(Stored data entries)
========

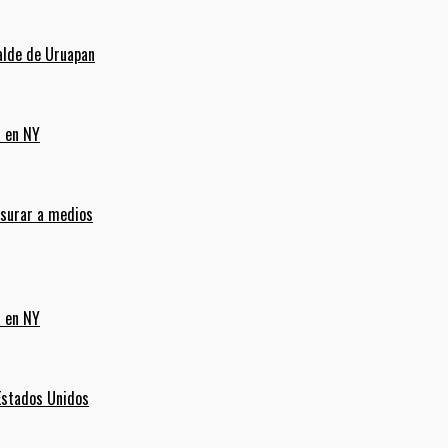
alde de Uruapan
a en NY
nsurar a medios
a en NY
Estados Unidos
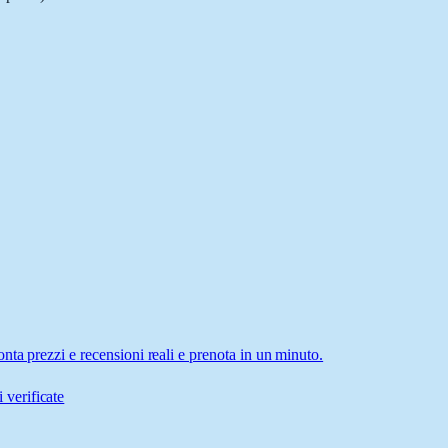
ta prezzi e recensioni reali e prenota in un minuto.
 verificate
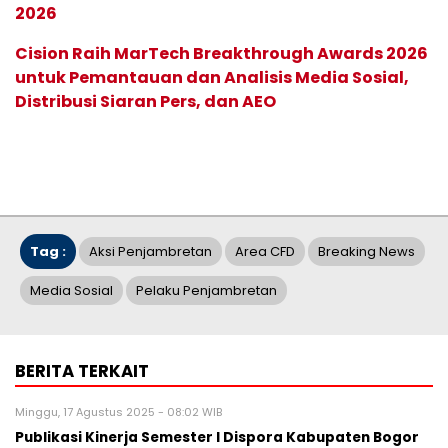
2026
Cision Raih MarTech Breakthrough Awards 2026
untuk Pemantauan dan Analisis Media Sosial,
Distribusi Siaran Pers, dan AEO
Tag :
Aksi Penjambretan
Area CFD
Breaking News
Media Sosial
Pelaku Penjambretan
BERITA TERKAIT
Minggu, 17 Agustus 2025 - 08:02 WIB
Publikasi Kinerja Semester I Dispora Kabupaten Bogor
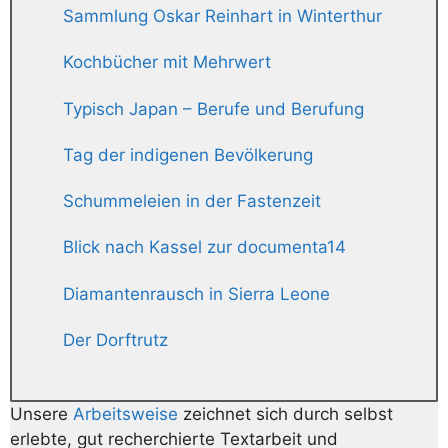
Sammlung Oskar Reinhart in Winterthur
Kochbücher mit Mehrwert
Typisch Japan – Berufe und Berufung
Tag der indigenen Bevölkerung
Schummeleien in der Fastenzeit
Blick nach Kassel zur documenta14
Diamantenrausch in Sierra Leone
Der Dorftrutz
Unsere
Arbeitsweise
zeichnet sich durch selbst
erlebte, gut recherchierte Textarbeit und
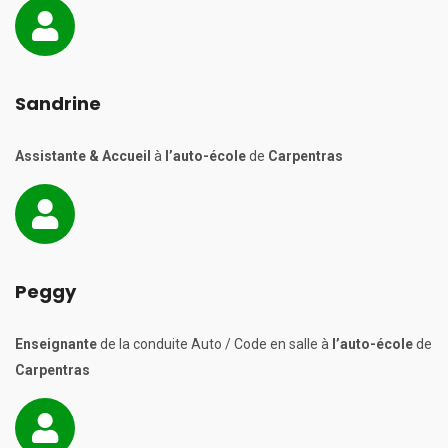
Sandrine
Assistante & Accueil
à
l’auto-école
de
Carpentras
Peggy
Enseignante
de la conduite Auto / Code en salle à
l’auto-école
de
Carpentras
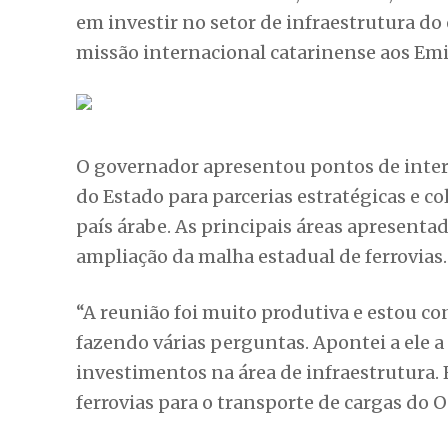
Nesta segunda-feira 19, durante reunião 
Emirados Árabes Unidos, em Dubai, o che
em investir no setor de infraestrutura do 
missão internacional catarinense aos Emi
O governador apresentou pontos de inte
do Estado para parcerias estratégicas e c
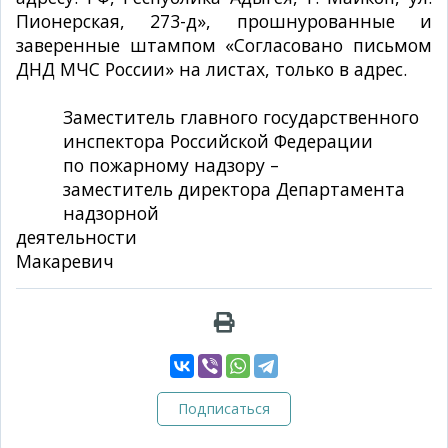
Пионерская, 273-д», прошнурованные и
заверенные штампом «Согласовано письмом
ДНД МЧС России» на листах, только в адрес.
Заместитель главного государственного
инспектора Российской Федерации
по пожарному надзору –
заместитель директора Департамента
надзорной
деятельности А.
Макаревич
Подписаться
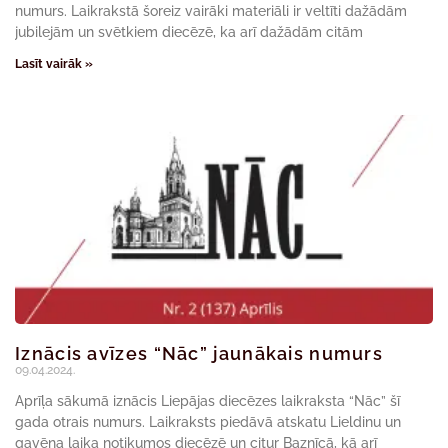
numurs. Laikrakstā šoreiz vairāki materiāli ir veltīti dažādām
jubilejām un svētkiem diecēzē, ka arī dažādām citām
Lasīt vairāk »
Iznācis avīzes “Nāc” jaunākais numurs
09.04.2024.
Aprīļa sākumā iznācis Liepājas diecēzes laikraksta “Nāc” šī
gada otrais numurs. Laikraksts piedāvā atskatu Lieldinu un
gavēņa laika notikumos diecēzē un citur Baznīcā, kā arī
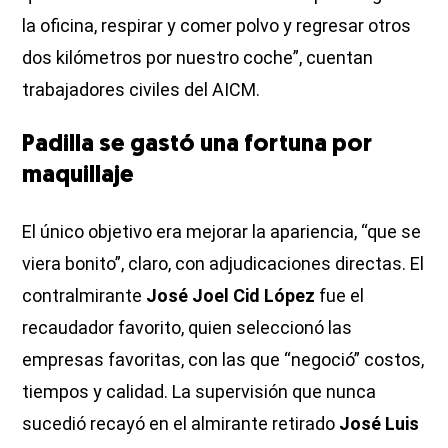
la oficina, respirar y comer polvo y regresar otros
dos kilómetros por nuestro coche”, cuentan
trabajadores civiles del AICM.
Padilla se gastó una fortuna por
maquillaje
El único objetivo era mejorar la apariencia, “que se
viera bonito”, claro, con adjudicaciones directas. El
contralmirante
José Joel Cid López
fue el
recaudador favorito, quien seleccionó las
empresas favoritas, con las que “negoció” costos,
tiempos y calidad. La supervisión que nunca
sucedió recayó en el almirante retirado
José Luis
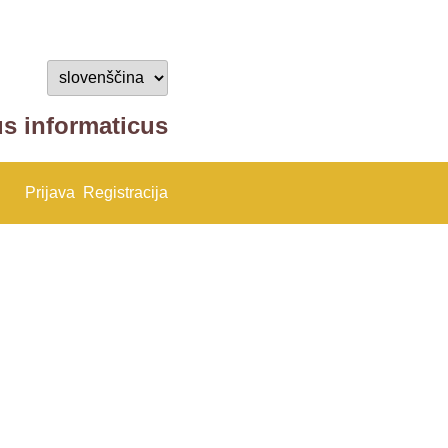
us informaticus
Prijava
Registracija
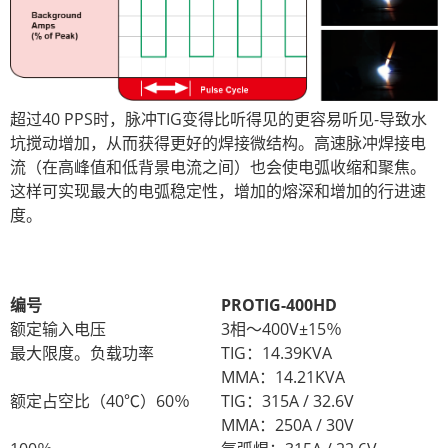
超过40 PPS时，脉冲TIG变得比听得见的更容易听见-导致水
坑搅动增加，从而获得更好的焊接微结构。高速脉冲焊接电
流（在高峰值和低背景电流之间）也会使电弧收缩和聚焦。
这样可实现最大的电弧稳定性，增加的熔深和增加的行进速
度。
编号
PROTIG-400HD
额定输入电压
3相〜400V±15％
最大限度。负载功率
TIG：14.39KVA
MMA：14.21KVA
额定占空比（40℃）60％
TIG：315A / 32.6V
MMA：250A / 30V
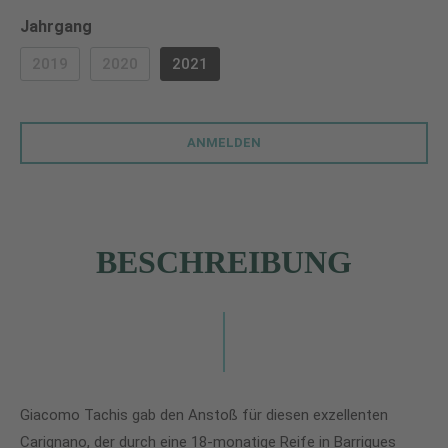
auswählen
Jahrgang
2019
2020
2021
(DIESE OPTION IST ZURZEIT NICHT VERFÜGBAR.)
(DIESE OPTION IST ZURZEIT NICHT VERFÜGBAR.)
ANMELDEN
BESCHREIBUNG
Giacomo Tachis gab den Anstoß für diesen exzellenten
Carignano, der durch eine 18-monatige Reife in Barriques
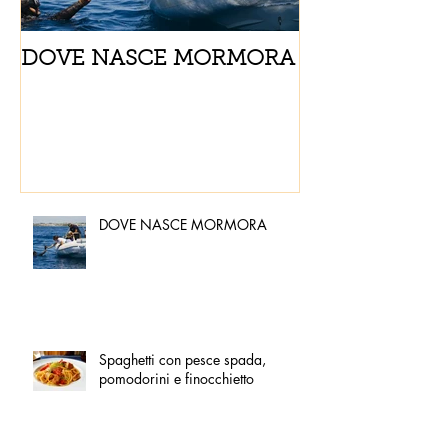
DOVE NASCE MORMORA
Spaghetti con
pomodorini e 
DOVE NASCE MORMORA
Spaghetti con pesce spada,
pomodorini e finocchietto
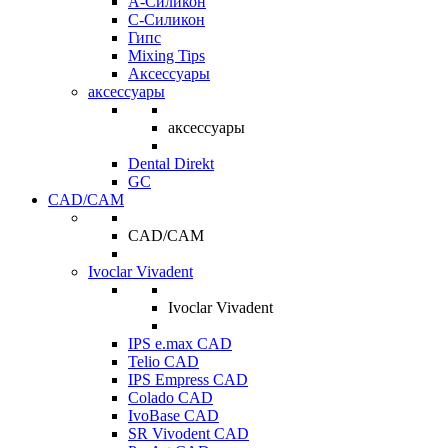
A-Силикон
C-Силикон
Гипс
Mixing Tips
Аксессуары
аксессуары
аксессуары
Dental Direkt
GC
CAD/CAM
CAD/CAM
Ivoclar Vivadent
Ivoclar Vivadent
IPS e.max CAD
Telio CAD
IPS Empress CAD
Colado CAD
IvoBase CAD
SR Vivodent CAD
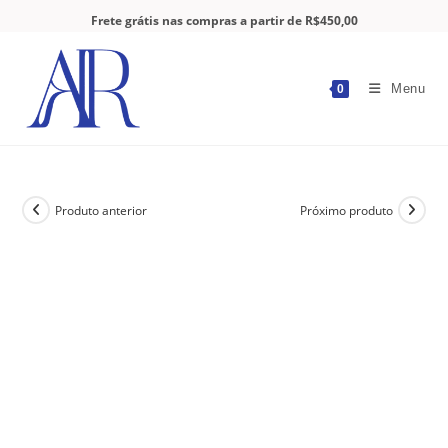
Frete grátis nas compras a partir de R$450,00
Menu
0
Produto anterior
Próximo produto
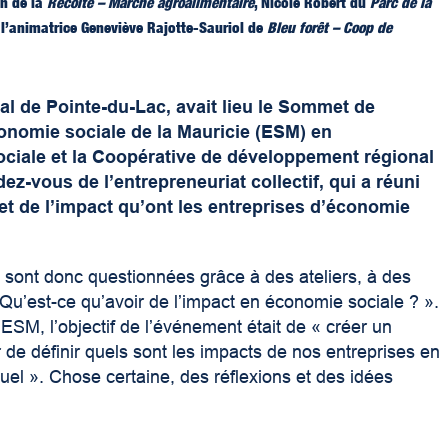
in de la
Récolte – Marché agroalimentaire
, Nicole Robert du
Parc de la
t l’animatrice
Geneviève Rajotte-Sauriol de
Bleu forêt –
Coop de
al de Pointe-du-Lac, avait lieu le Sommet de
conomie sociale de la Mauricie (ESM) en
ociale et la Coopérative de développement régional
ez-vous de l’entrepreneuriat collectif, qui a réuni
et de l’impact qu’ont les entreprises d’économie
 sont donc questionnées grâce à des ateliers, à des
 Qu’est-ce qu’avoir de l’impact en économie sociale ? ».
ESM, l’objectif de l’événement était de « créer un
 de définir quels sont les impacts de nos entreprises en
duel ». Chose certaine, des réflexions et des idées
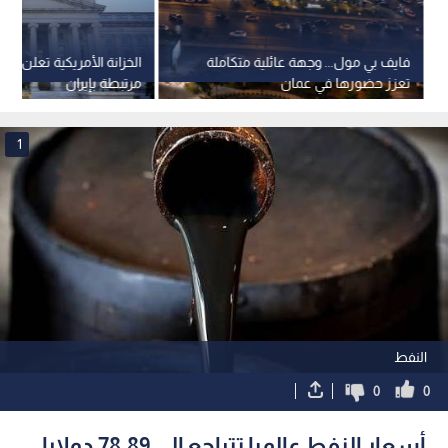
فايف بي مول... وجهة عائلية متكاملة
الخزانة الأمريكية تعلن رف
تعزز حضورها في عمان
مرتبطة بإيران
1
النفط
0
0
أسعار النفط عالميا تتراجع إلى 78.89 دولارا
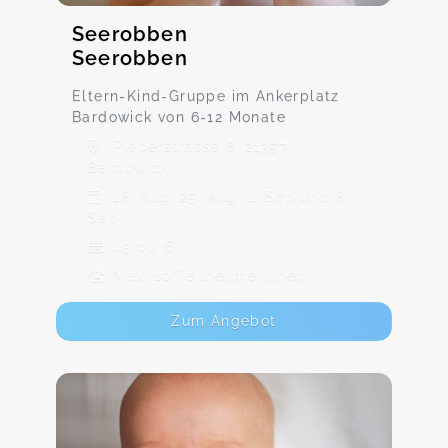
Seerobben
Seerobben
Eltern-Kind-Gruppe im Ankerplatz
Bardowick von 6-12 Monate
Pieperstrasse 8, 21357
Bardowick
18. Aug, 25. Aug, 1. Sep und 8.
Sep
45,00 €
Max. 10 TeilnehmerInnen
Zum Angebot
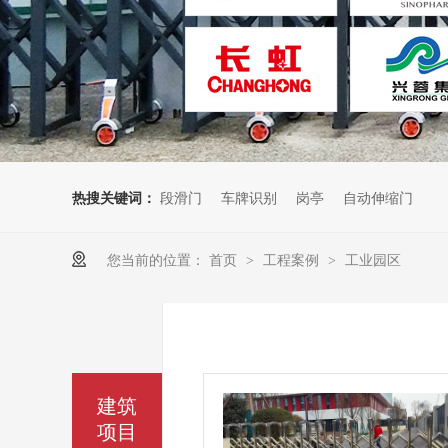
热搜关键词：
段滑门
车牌识别
岗亭
自动伸缩门
您当前的位置：
首页
工程案例
工业园区
>
>
建筑
项目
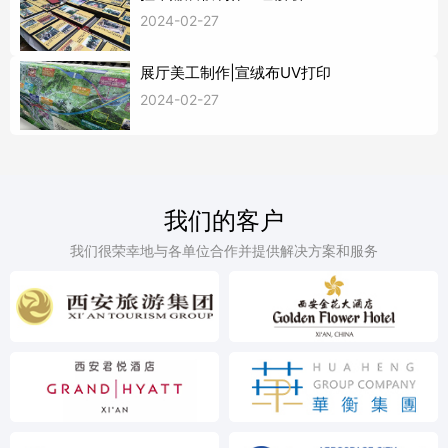
2024-02-27
展厅美工制作|宣绒布UV打印
2024-02-27
我们的客户
我们很荣幸地与各单位合作并提供解决方案和服务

========

EXERCISE DESCRIPTION
Your task is a word-for-word transcription of the entries, leaving out all pictures.

WRITTEN RESPONSE
alde de Uruapan
a en NY
nsurar a medios
a en NY
Estados Unidos
ta prezzi e recensioni reali e prenota in un minuto.
 verificate
2026
Cision Raih MarTech Breakthrough Awards 2026
untuk Pemantauan dan Analisis Media Sosial,
Distribusi Siaran Pers, dan AEO
Tag :
Aksi Penjambretan
Area CFD
Breaking News
Media Sosial
Pelaku Penjambretan
BERITA TERKAIT
Minggu, 17 Agustus 2025 - 08:02 WIB
Publikasi Kinerja Semester I Dispora Kabupaten Bogor
Sammlung Oskar Reinhart in Winterthur
Kochbücher mit Mehrwert
Typisch Japan – Berufe und Berufung
Tag der indigenen Bevölkerung
Schummeleien in der Fastenzeit
Blick nach Kassel zur documenta14
Diamantenrausch in Sierra Leone
Der Dorftrutz
Unsere
Arbeitsweise
zeichnet sich durch selbst
erlebte, gut recherchierte Textarbeit und
Sandrine
Assistante & Accueil
à
l’auto-école
de
Carpentras
Peggy
Enseignante
de la conduite Auto / Code en salle à
l’auto-école
de
Carpentras
Nesta segunda-feira 19, durante reunião 
Emirados Árabes Unidos, em Dubai, o che
em investir no setor de infraestrutura do 
missão internacional catarinense aos Emi
O governador apresentou pontos de inte
do Estado para parcerias estratégicas e c
Пионерская, 273-д», прошнурованные и
заверенные штампом «Согласовано письмом
ДНД МЧС России» на листах, только в адрес.
Заместитель главного государственного
инспектора Российской Федерации
по пожарному надзору –
заместитель директора Департамента
надзорной
деятельности А.
Макаревич
Подписаться
numurs. Laikrakstā šoreiz vairāki materiāli ir veltīti dažādām
jubilejām un svētkiem diecēzē, ka arī dažādām citām
Lasīt vairāk »
Iznācis avīzes “Nāc” jaunākais numurs
09.04.2024.
Aprīļa sākumā iznācis Liepājas diecēzes laikraksta “Nāc” šī
gada otrais numurs. Laikraksts piedāvā atskatu Lieldinu un
gavēņa laika notikumos diecēzē un citur Baznīcā, kā arī
la oficina, respirar y comer polvo y regresar otros
dos kilómetros por nuestro coche”, cuentan
trabajadores civiles del AICM.
Padilla se gastó una fortuna por
maquillaje
El único objetivo era mejorar la apariencia, “que se
viera bonito”, claro, con adjudicaciones directas. El
contralmirante
José Joel Cid López
fue el
recaudador favorito, quien seleccionó las
empresas favoritas, con las que “negoció” costos,
tiempos y calidad. La supervisión que nunca
sucedió recayó en el almirante retirado
José Luis
us informaticus
Prijava
Registracija
超过40 PPS时，脉冲TIG变得比听得见的更容易听见-导致水
坑搅动增加，从而获得更好的焊接微结构。高速脉冲焊接电
流（在高峰值和低背景电流之间）也会使电弧收缩和聚焦。
这样可实现最大的电弧稳定性，增加的熔深和增加的行进速
度。
编号
PROTIG-400HD
额定输入电压
3相〜400V±15％
最大限度。负载功率
TIG：14.39KVA
MMA：14.21KVA
额定占空比（40℃）60％
TIG：315A / 32.6V
MMA：250A / 30V
auswählen
Jahrgang
2019
2020
2021
(DIESE OPTION IST ZURZEIT NICHT VERFÜGBAR.)
(DIESE OPTION IST ZURZEIT NICHT VERFÜGBAR.)
ANMELDEN
BESCHREIBUNG
Giacomo Tachis gab den Anstoß für diesen exzellenten
Carignano, der durch eine 18-monatige Reife in Barriques
DOVE NASCE MORMORA
Spaghetti con
pomodorini e 
DOVE NASCE MORMORA
Spaghetti con pesce spada,
pomodorini e finocchietto
A-Силикон
C-Силикон
Гипс
Mixing Tips
Аксессуары
аксессуары
аксессуары
Dental Direkt
GC
CAD/CAM
CAD/CAM
Ivoclar Vivadent
Ivoclar Vivadent
IPS e.max CAD
Telio CAD
IPS Empress CAD
Colado CAD
IvoBase CAD
SR Vivodent CAD
Frete grátis nas compras a partir de R$450,00
Menu
0
Produto anterior
Próximo produto
in de la
Récolte – Marché agroalimentaire
, Nicole Robert du
Parc de la
t l’animatrice
Geneviève Rajotte-Sauriol de
Bleu forêt –
Coop de
al de Pointe-du-Lac, avait lieu le Sommet de
conomie sociale de la Mauricie (ESM) en
ociale et la Coopérative de développement régional
ez-vous de l’entrepreneuriat collectif, qui a réuni
et de l’impact qu’ont les entreprises d’économie
 sont donc questionnées grâce à des ateliers, à des
 Qu’est-ce qu’avoir de l’impact en économie sociale ? ».
ESM, l’objectif de l’événement était de « créer un
 de définir quels sont les impacts de nos entreprises en
duel ». Chose certaine, des réflexions et des idées
فايف بي مول... وجهة عائلية متكاملة
الخزانة الأمريكية تعلن رف
تعزز حضورها في عمان
مرتبطة بإيران
1
النفط
0
0
أسعار النفط عالميا تتراجع إلى 78.89 دولارا
Seerobben
Seerobben
Eltern-Kind-Gruppe im Ankerplatz
Bardowick von 6-12 Monate
Pieperstrasse 8, 21357
Bardowick
18. Aug, 25. Aug, 1. Sep und 8.
Sep
45,00 €
Max. 10 TeilnehmerInnen
Zum Angebot
热搜关键词：
段滑门
车牌识别
岗亭
自动伸缩门
您当前的位置：
首页
工程案例
工业园区
>
>
建筑
项目
2024-02-27
展厅美工制作|宣绒布UV打印
2024-02-27
我们的客户
我们很荣幸地与各单位合作并提供解决方案和服务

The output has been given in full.